▶ DATA FOR THIS TASK:

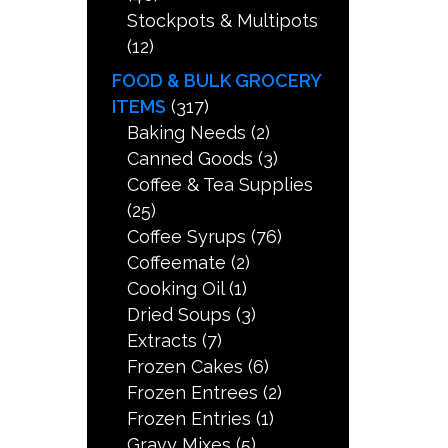
Stockpots & Multipots
(12)
FOOD & BULK GROCERY
ITEMS
(317)
Baking Needs
(2)
Canned Goods
(3)
Coffee & Tea Supplies
(25)
Coffee Syrups
(76)
Coffeemate
(2)
Cooking Oil
(1)
Dried Soups
(3)
Extracts
(7)
Frozen Cakes
(6)
Frozen Entrees
(2)
Frozen Entries
(1)
Gravy Mixes
(5)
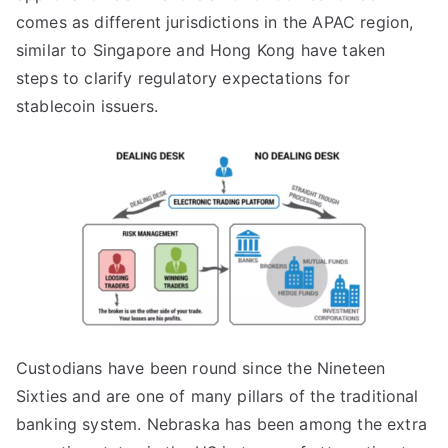
comes as different jurisdictions in the APAC region,
similar to Singapore and Hong Kong have taken
steps to clarify regulatory expectations for
stablecoin issuers.
Custodians have been round since the Nineteen
Sixties and are one of many pillars of the traditional
banking system. Nebraska has been among the extra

▶ PROBLEM: Please reproduce the line containing "steps to clarify regulatory expectations for" and each line after it to the end of the listing, exactly, with nothing added or left out.

▶ EXERCISE RESPONSE:
steps to clarify regulatory expectations for
stablecoin issuers.
Custodians have been round since the Nineteen
Sixties and are one of many pillars of the traditional
banking system. Nebraska has been among the extra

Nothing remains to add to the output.